TASK DIRECTIONS: Could you retype the entries below exactly, omitting every picture?

___ DATA FOR THE TASK

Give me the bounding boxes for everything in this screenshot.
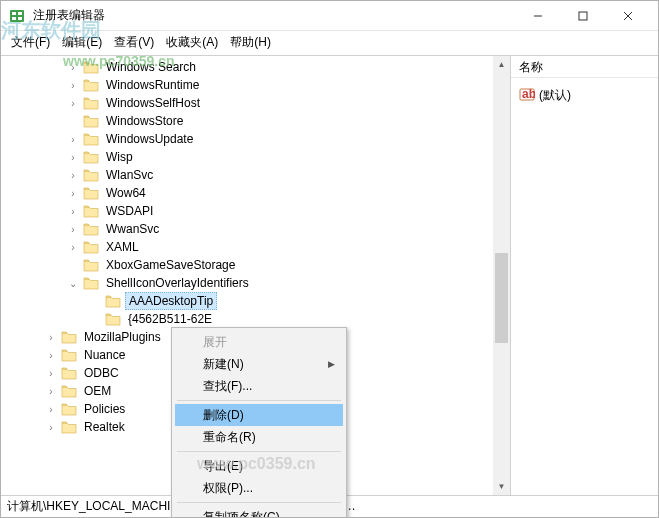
tree-item-label: MozillaPlugins [81, 329, 164, 345]
folder-icon [83, 114, 99, 128]
scroll-thumb[interactable] [495, 253, 508, 343]
tree-item-label: Policies [81, 401, 128, 417]
tree-item[interactable]: XboxGameSaveStorage [3, 256, 510, 274]
string-value-icon: ab [519, 86, 535, 105]
expand-icon[interactable]: › [45, 332, 57, 343]
folder-icon [83, 150, 99, 164]
close-button[interactable] [605, 2, 650, 30]
tree-item-label: WlanSvc [103, 167, 156, 183]
ctx-delete[interactable]: 删除(D) [175, 404, 343, 426]
expand-icon[interactable]: › [67, 242, 79, 253]
tree-item[interactable]: ›Wisp [3, 148, 510, 166]
svg-rect-1 [12, 12, 16, 15]
scroll-track[interactable] [493, 73, 510, 478]
tree-item-label: WindowsSelfHost [103, 95, 203, 111]
folder-icon [83, 204, 99, 218]
scroll-down-button[interactable]: ▼ [493, 478, 510, 495]
ctx-new[interactable]: 新建(N)▶ [175, 353, 343, 375]
tree-item[interactable]: ›Windows Search [3, 58, 510, 76]
tree-item[interactable]: ›WwanSvc [3, 220, 510, 238]
expand-icon[interactable]: › [45, 386, 57, 397]
folder-icon [83, 276, 99, 290]
expand-icon[interactable]: › [45, 404, 57, 415]
folder-icon [61, 348, 77, 362]
expand-icon[interactable]: › [67, 188, 79, 199]
expand-icon[interactable]: › [67, 224, 79, 235]
folder-icon [83, 258, 99, 272]
folder-icon [61, 384, 77, 398]
tree-item-label: Wisp [103, 149, 136, 165]
svg-rect-3 [12, 17, 16, 20]
tree-item[interactable]: ›XAML [3, 238, 510, 256]
expand-icon[interactable]: › [45, 350, 57, 361]
tree-item[interactable]: AAADesktopTip [3, 292, 510, 310]
tree-item[interactable]: ›WindowsUpdate [3, 130, 510, 148]
tree-item[interactable]: WindowsStore [3, 112, 510, 130]
tree-item[interactable]: ›WSDAPI [3, 202, 510, 220]
expand-icon[interactable]: › [67, 62, 79, 73]
list-pane[interactable]: 名称 ab (默认) [511, 56, 658, 495]
list-header-name[interactable]: 名称 [511, 56, 658, 78]
expand-icon[interactable]: › [67, 134, 79, 145]
svg-text:ab: ab [522, 87, 535, 101]
svg-rect-2 [18, 12, 22, 15]
maximize-button[interactable] [560, 2, 605, 30]
expand-icon[interactable]: › [45, 422, 57, 433]
tree-item[interactable]: ›WindowsSelfHost [3, 94, 510, 112]
folder-icon [83, 186, 99, 200]
ctx-rename[interactable]: 重命名(R) [175, 426, 343, 448]
regedit-icon [9, 8, 25, 24]
scroll-up-button[interactable]: ▲ [493, 56, 510, 73]
expand-icon[interactable]: › [67, 206, 79, 217]
menu-view[interactable]: 查看(V) [108, 32, 160, 53]
expand-icon[interactable]: › [67, 98, 79, 109]
tree-item[interactable]: ›Wow64 [3, 184, 510, 202]
folder-icon [61, 366, 77, 380]
tree-item-label: Windows Search [103, 59, 199, 75]
ctx-export[interactable]: 导出(E) [175, 455, 343, 477]
list-item-name: (默认) [539, 87, 571, 104]
tree-item-label: Nuance [81, 347, 128, 363]
window-title: 注册表编辑器 [33, 7, 515, 24]
vertical-scrollbar[interactable]: ▲ ▼ [493, 56, 510, 495]
folder-icon [83, 222, 99, 236]
ctx-find[interactable]: 查找(F)... [175, 375, 343, 397]
tree-item-label: ShellIconOverlayIdentifiers [103, 275, 252, 291]
menu-edit[interactable]: 编辑(E) [56, 32, 108, 53]
expand-icon[interactable]: › [67, 80, 79, 91]
tree-item-label: Realtek [81, 419, 128, 435]
titlebar: 注册表编辑器 [1, 1, 658, 31]
folder-icon [83, 168, 99, 182]
collapse-icon[interactable]: ⌄ [67, 278, 79, 289]
ctx-copy-key-name[interactable]: 复制项名称(C) [175, 506, 343, 518]
separator [177, 451, 341, 452]
menu-help[interactable]: 帮助(H) [224, 32, 277, 53]
tree-item[interactable]: ›WlanSvc [3, 166, 510, 184]
menu-favorites[interactable]: 收藏夹(A) [160, 32, 224, 53]
tree-item-label: ODBC [81, 365, 122, 381]
tree-item-label: WindowsStore [103, 113, 186, 129]
svg-rect-6 [579, 12, 587, 20]
submenu-arrow-icon: ▶ [328, 359, 335, 369]
ctx-expand: 展开 [175, 331, 343, 353]
folder-icon [83, 132, 99, 146]
minimize-button[interactable] [515, 2, 560, 30]
ctx-permissions[interactable]: 权限(P)... [175, 477, 343, 499]
tree-item[interactable]: {4562B511-62E [3, 310, 510, 328]
expand-icon[interactable]: › [45, 368, 57, 379]
context-menu: 展开 新建(N)▶ 查找(F)... 删除(D) 重命名(R) 导出(E) 权限… [171, 327, 347, 518]
expand-icon[interactable]: › [67, 152, 79, 163]
separator [177, 502, 341, 503]
tree-item-label: XAML [103, 239, 142, 255]
menu-file[interactable]: 文件(F) [5, 32, 56, 53]
list-item[interactable]: ab (默认) [517, 84, 652, 107]
tree-item-label: WindowsUpdate [103, 131, 196, 147]
tree-item-label: WSDAPI [103, 203, 156, 219]
folder-icon [83, 78, 99, 92]
folder-icon [83, 96, 99, 110]
tree-item[interactable]: ⌄ShellIconOverlayIdentifiers [3, 274, 510, 292]
expand-icon[interactable]: › [67, 170, 79, 181]
tree-item-label: WwanSvc [103, 221, 162, 237]
folder-icon [61, 420, 77, 434]
tree-item[interactable]: ›WindowsRuntime [3, 76, 510, 94]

______

TASK SOLUTION:
Give me the bounding boxes for everything in this screenshot.
tree-item-label: MozillaPlugins [81, 329, 164, 345]
folder-icon [83, 114, 99, 128]
scroll-thumb[interactable] [495, 253, 508, 343]
tree-item-label: Policies [81, 401, 128, 417]
tree-item[interactable]: XboxGameSaveStorage [3, 256, 510, 274]
string-value-icon: ab [519, 86, 535, 105]
expand-icon[interactable]: › [45, 332, 57, 343]
folder-icon [83, 150, 99, 164]
close-button[interactable] [605, 2, 650, 30]
tree-item-label: WlanSvc [103, 167, 156, 183]
ctx-delete[interactable]: 删除(D) [175, 404, 343, 426]
expand-icon[interactable]: › [67, 242, 79, 253]
tree-item[interactable]: ›Wisp [3, 148, 510, 166]
svg-rect-1 [12, 12, 16, 15]
scroll-track[interactable] [493, 73, 510, 478]
tree-item-label: WindowsSelfHost [103, 95, 203, 111]
folder-icon [83, 204, 99, 218]
scroll-down-button[interactable]: ▼ [493, 478, 510, 495]
ctx-new[interactable]: 新建(N)▶ [175, 353, 343, 375]
tree-item[interactable]: ›Windows Search [3, 58, 510, 76]
tree-item[interactable]: ›WwanSvc [3, 220, 510, 238]
expand-icon[interactable]: › [45, 386, 57, 397]
folder-icon [83, 276, 99, 290]
expand-icon[interactable]: › [45, 404, 57, 415]
folder-icon [61, 348, 77, 362]
expand-icon[interactable]: › [67, 188, 79, 199]
expand-icon[interactable]: › [67, 224, 79, 235]
folder-icon [83, 258, 99, 272]
folder-icon [61, 384, 77, 398]
tree-item-label: Wisp [103, 149, 136, 165]
svg-rect-3 [12, 17, 16, 20]
tree-item[interactable]: ›XAML [3, 238, 510, 256]
expand-icon[interactable]: › [45, 350, 57, 361]
tree-item[interactable]: AAADesktopTip [3, 292, 510, 310]
tree-item[interactable]: ›WindowsUpdate [3, 130, 510, 148]
tree-item[interactable]: WindowsStore [3, 112, 510, 130]
tree-item[interactable]: ›WSDAPI [3, 202, 510, 220]
expand-icon[interactable]: › [67, 62, 79, 73]
list-pane[interactable]: 名称 ab (默认) [511, 56, 658, 495]
list-header-name[interactable]: 名称 [511, 56, 658, 78]
expand-icon[interactable]: › [67, 134, 79, 145]
svg-text:ab: ab [522, 87, 535, 101]
svg-rect-2 [18, 12, 22, 15]
maximize-button[interactable] [560, 2, 605, 30]
expand-icon[interactable]: › [45, 422, 57, 433]
tree-item[interactable]: ›WindowsSelfHost [3, 94, 510, 112]
folder-icon [83, 186, 99, 200]
ctx-rename[interactable]: 重命名(R) [175, 426, 343, 448]
regedit-icon [9, 8, 25, 24]
scroll-up-button[interactable]: ▲ [493, 56, 510, 73]
expand-icon[interactable]: › [67, 206, 79, 217]
menu-view[interactable]: 查看(V) [108, 32, 160, 53]
expand-icon[interactable]: › [67, 98, 79, 109]
tree-item[interactable]: ›Wow64 [3, 184, 510, 202]
folder-icon [61, 366, 77, 380]
tree-item-label: Windows Search [103, 59, 199, 75]
ctx-export[interactable]: 导出(E) [175, 455, 343, 477]
list-item-name: (默认) [539, 87, 571, 104]
tree-item-label: Nuance [81, 347, 128, 363]
window-title: 注册表编辑器 [33, 7, 515, 24]
vertical-scrollbar[interactable]: ▲ ▼ [493, 56, 510, 495]
folder-icon [83, 222, 99, 236]
ctx-find[interactable]: 查找(F)... [175, 375, 343, 397]
tree-item-label: ShellIconOverlayIdentifiers [103, 275, 252, 291]
menu-edit[interactable]: 编辑(E) [56, 32, 108, 53]
expand-icon[interactable]: › [67, 80, 79, 91]
tree-item-label: Realtek [81, 419, 128, 435]
titlebar: 注册表编辑器 [1, 1, 658, 31]
folder-icon [83, 168, 99, 182]
collapse-icon[interactable]: ⌄ [67, 278, 79, 289]
ctx-copy-key-name[interactable]: 复制项名称(C) [175, 506, 343, 518]
separator [177, 451, 341, 452]
menu-help[interactable]: 帮助(H) [224, 32, 277, 53]
tree-item[interactable]: ›WlanSvc [3, 166, 510, 184]
menu-favorites[interactable]: 收藏夹(A) [160, 32, 224, 53]
tree-item-label: ODBC [81, 365, 122, 381]
tree-item-label: WindowsStore [103, 113, 186, 129]
svg-rect-6 [579, 12, 587, 20]
submenu-arrow-icon: ▶ [328, 359, 335, 369]
ctx-expand: 展开 [175, 331, 343, 353]
folder-icon [83, 132, 99, 146]
minimize-button[interactable] [515, 2, 560, 30]
ctx-permissions[interactable]: 权限(P)... [175, 477, 343, 499]
tree-item[interactable]: {4562B511-62E [3, 310, 510, 328]
expand-icon[interactable]: › [45, 368, 57, 379]
context-menu: 展开 新建(N)▶ 查找(F)... 删除(D) 重命名(R) 导出(E) 权限… [171, 327, 347, 518]
expand-icon[interactable]: › [67, 152, 79, 163]
separator [177, 502, 341, 503]
tree-item-label: XAML [103, 239, 142, 255]
menu-file[interactable]: 文件(F) [5, 32, 56, 53]
list-item[interactable]: ab (默认) [517, 84, 652, 107]
tree-item-label: WindowsUpdate [103, 131, 196, 147]
tree-item-label: WSDAPI [103, 203, 156, 219]
folder-icon [83, 78, 99, 92]
folder-icon [83, 96, 99, 110]
tree-item[interactable]: ⌄ShellIconOverlayIdentifiers [3, 274, 510, 292]
expand-icon[interactable]: › [67, 170, 79, 181]
tree-item-label: WwanSvc [103, 221, 162, 237]
folder-icon [61, 420, 77, 434]
tree-item[interactable]: ›WindowsRuntime [3, 76, 510, 94]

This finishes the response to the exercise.